Essen. Wenn Polizisten zur Waffe greifen, ist die Aufregung meist groß. So auch vergangene Woche, als ein Beamter in Goch einen 37-Jährigen mit drei Schüssen tötete. Der Mann soll die Beamten angegriffen haben. In solchen Situationen, sagt ein Experte, haben Polizisten keine andere Wahl.
Im Krimi sieht es ganz leicht aus: Der Polizist zieht seine Dienstwaffe, zielt - und schießt dem Verbrecher dessen Waffe aus der Hand: entwaffnend, aber nicht verletzt. Mit der Realität hat das nur wenig zu tun. Das zeigen Fälle wie der in Goch, bei dem in der vergangenen Woche ein 37-jähriger Mann durch Kugeln aus einer Polizeiwaffe starb.
Der Mann war ersten Ermittlungsergebnissen zufolge geistig verwirrt. Er soll, so stellen die beteiligten Beamten es dar, mit einem Messer herumgefuchtelt und die Polizisten angegriffen haben. Auf Warnungen habe er nicht reagiert. Da zog einer der Beamten seine Waffe und schoss. Drei Kugeln trafen den Oberkörper des Mannes.

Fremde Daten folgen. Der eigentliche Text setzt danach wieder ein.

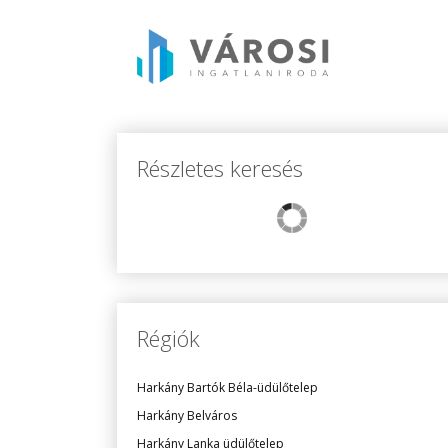
Részletes keresés
Régiók
Harkány Bartók Béla-üdülőtelep
Harkány Belváros
Harkány Lanka üdülőtelep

Experten nehmen Polizisten in Schutz
Wäre ein Schuss in die Beine keine Alternative gewesen? Experten nehmen den Polizisten in Schutz. "Wenn der Angreifer sich bewegt, ist ein Schuss auf Arme oder Beine extrem schwierig", sagt Bernd Pokojewski. Der Ex-Polizist war vor seiner Pensionierung Ausbildungs- und Einsatzleiter beim SEK, jetzt ist er Medienreferent der Polizeitrainer in Deutschland (PiD).
Arme und Beine seien die Körperteile, die sich am schnellsten bewegen, erklärt er, entsprechend schwierig seien sie zu treffen. Zwei Faktoren seien in einer solchen Situation entscheidend: die Distanz zwischen Polizist und Angreifer und das Verhalten des Angreifers. Ist er ruhig stehe den Beamten "die ganze Klaviatur der psychologischen Einflussnahme" zur Verfügung, sagt Pokojewski. Komme der Angreifer aber auch die Beamten zu und sei zudem bewaffnet, bleibe dem Polizisten häufig keine andere Option als zu schießen.
Pfefferspray ist keine verlässliche Alternative
Denn auch Alternativen zur Schusswaffe, Pfefferspray etwa, seien nicht hundertprozentig zuverlässig. Pokojewski zitiert Untersuchungen, wonach Pfefferspray-Einsatz den Angreifer nur in 80 bis 90 Prozent der Fälle außer Gefecht setze. "Manchmal trifft der Polizist nicht, manchmal reißt der Angreifer rechtzeitig den Arm hoch und manchmal versagt auch das Gerät", erklärt er. In Situationen, in denen ein Polizist um sein Leben fürchten müsse, sei diese Erfolgsquote zu niedrig, um auf den Waffeneinsatz zu verzichten.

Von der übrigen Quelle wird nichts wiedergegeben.